GOAL OF THE EXERCISE: Among the lines below, return each one that contains the word "heading".

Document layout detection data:
□ □ □ □

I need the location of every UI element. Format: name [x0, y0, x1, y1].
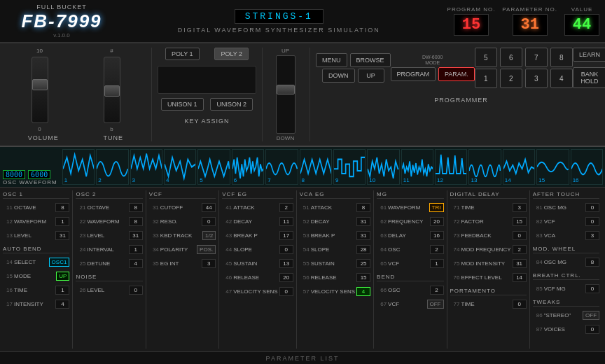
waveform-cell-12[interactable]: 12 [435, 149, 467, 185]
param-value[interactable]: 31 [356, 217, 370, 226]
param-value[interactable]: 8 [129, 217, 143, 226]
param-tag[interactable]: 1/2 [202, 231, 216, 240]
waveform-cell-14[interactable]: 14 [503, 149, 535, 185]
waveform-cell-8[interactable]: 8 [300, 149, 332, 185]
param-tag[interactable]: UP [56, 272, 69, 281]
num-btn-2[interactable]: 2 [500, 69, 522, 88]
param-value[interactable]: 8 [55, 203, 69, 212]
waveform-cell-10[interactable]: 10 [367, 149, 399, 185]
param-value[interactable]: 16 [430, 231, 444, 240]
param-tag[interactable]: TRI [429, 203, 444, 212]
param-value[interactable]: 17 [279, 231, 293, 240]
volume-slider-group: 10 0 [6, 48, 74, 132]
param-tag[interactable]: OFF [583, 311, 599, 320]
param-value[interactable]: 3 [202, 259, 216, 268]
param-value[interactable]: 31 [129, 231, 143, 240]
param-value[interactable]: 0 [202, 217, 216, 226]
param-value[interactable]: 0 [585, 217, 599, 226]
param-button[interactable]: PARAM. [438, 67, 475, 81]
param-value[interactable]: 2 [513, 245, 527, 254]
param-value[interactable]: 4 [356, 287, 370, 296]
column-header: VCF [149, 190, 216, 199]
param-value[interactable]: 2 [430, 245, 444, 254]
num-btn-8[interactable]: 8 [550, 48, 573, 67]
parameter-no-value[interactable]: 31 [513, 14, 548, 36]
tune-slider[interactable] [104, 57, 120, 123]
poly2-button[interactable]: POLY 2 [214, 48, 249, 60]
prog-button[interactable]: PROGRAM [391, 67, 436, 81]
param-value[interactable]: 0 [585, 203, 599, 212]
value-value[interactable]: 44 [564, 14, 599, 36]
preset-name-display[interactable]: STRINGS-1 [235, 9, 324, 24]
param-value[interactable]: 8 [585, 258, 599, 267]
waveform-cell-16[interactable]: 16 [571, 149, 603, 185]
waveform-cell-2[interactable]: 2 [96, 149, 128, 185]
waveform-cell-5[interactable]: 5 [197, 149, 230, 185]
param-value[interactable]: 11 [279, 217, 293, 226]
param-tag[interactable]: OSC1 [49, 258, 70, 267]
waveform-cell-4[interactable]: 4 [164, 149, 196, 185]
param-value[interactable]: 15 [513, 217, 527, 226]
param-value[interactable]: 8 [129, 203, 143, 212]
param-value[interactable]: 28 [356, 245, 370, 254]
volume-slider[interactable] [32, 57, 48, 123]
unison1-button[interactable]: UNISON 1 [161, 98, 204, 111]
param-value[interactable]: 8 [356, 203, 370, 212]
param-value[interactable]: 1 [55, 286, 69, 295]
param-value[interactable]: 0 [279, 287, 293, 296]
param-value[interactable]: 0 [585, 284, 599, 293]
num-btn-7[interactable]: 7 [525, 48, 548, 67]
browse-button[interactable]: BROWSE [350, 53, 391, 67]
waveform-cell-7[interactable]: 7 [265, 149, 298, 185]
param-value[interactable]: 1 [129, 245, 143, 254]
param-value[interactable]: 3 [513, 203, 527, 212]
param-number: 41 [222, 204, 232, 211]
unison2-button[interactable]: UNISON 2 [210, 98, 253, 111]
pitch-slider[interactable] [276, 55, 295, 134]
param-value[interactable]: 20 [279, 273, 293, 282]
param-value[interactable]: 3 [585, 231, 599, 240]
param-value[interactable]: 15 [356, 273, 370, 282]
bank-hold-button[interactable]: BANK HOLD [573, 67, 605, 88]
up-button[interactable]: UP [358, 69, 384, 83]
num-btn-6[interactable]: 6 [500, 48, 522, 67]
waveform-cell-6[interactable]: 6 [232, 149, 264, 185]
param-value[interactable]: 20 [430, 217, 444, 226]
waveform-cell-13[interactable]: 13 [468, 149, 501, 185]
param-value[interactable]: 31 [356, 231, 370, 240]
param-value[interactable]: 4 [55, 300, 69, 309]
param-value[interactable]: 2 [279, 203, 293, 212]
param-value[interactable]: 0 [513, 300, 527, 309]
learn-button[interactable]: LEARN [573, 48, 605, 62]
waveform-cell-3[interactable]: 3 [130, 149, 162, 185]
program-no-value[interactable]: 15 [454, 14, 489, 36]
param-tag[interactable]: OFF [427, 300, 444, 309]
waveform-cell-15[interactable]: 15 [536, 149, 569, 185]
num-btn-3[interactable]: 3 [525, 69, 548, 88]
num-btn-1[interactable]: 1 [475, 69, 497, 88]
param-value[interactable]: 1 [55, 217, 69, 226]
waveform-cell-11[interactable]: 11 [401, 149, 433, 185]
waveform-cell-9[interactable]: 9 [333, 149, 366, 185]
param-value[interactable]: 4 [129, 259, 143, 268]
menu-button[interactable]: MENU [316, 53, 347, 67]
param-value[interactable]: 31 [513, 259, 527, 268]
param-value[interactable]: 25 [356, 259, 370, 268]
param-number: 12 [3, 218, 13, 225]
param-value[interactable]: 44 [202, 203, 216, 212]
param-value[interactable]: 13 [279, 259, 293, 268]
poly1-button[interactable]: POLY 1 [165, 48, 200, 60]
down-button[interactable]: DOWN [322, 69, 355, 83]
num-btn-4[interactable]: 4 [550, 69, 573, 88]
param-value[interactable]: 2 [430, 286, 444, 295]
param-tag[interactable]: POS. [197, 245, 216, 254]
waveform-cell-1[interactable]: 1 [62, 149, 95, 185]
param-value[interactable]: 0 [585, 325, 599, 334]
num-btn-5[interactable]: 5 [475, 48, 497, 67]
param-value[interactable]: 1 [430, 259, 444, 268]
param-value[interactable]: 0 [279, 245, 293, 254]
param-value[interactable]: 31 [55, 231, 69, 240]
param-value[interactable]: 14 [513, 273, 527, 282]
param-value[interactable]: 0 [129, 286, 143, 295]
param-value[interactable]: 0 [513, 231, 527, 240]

□ □ □ □

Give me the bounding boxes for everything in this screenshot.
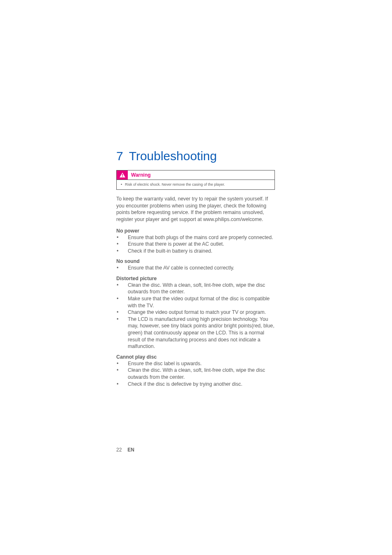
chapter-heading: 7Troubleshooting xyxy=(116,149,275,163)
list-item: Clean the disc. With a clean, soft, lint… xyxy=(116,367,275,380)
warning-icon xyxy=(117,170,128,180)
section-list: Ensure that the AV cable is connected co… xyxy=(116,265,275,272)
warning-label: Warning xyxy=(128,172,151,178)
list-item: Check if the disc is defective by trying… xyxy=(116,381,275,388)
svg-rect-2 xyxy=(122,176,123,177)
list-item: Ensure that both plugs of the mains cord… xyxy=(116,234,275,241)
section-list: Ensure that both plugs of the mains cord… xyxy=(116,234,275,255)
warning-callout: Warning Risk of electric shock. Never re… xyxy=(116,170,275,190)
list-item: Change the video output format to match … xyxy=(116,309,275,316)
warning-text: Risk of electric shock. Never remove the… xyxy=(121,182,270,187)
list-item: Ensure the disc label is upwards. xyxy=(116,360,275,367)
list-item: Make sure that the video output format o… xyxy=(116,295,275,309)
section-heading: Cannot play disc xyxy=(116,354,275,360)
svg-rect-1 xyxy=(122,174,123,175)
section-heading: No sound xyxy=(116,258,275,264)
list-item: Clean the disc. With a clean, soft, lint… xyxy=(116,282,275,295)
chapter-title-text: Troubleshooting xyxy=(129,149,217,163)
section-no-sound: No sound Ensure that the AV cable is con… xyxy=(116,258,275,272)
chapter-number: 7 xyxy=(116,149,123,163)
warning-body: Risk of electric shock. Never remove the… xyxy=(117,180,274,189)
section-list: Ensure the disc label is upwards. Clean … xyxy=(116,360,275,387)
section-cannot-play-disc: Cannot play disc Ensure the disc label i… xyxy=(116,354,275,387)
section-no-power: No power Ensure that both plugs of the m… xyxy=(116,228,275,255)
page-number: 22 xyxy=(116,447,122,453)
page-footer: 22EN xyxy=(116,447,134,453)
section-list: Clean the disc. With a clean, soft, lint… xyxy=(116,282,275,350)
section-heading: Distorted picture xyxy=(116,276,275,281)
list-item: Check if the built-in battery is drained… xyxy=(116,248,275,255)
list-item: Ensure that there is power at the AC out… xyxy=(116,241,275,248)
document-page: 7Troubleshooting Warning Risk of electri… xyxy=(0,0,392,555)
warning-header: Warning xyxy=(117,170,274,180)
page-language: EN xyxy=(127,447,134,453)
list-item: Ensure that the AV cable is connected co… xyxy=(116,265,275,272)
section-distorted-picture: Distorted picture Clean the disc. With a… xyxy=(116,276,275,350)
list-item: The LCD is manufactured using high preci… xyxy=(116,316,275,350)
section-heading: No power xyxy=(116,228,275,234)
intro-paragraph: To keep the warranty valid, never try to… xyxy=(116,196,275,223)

□ □ □ □

RESPONSE TO THE EXERCISE:
chapter-heading: 7Troubleshooting xyxy=(116,149,275,163)
section-heading: Cannot play disc xyxy=(116,354,275,360)
section-heading: No sound xyxy=(116,258,275,264)
section-heading: Distorted picture xyxy=(116,276,275,281)
section-heading: No power xyxy=(116,228,275,234)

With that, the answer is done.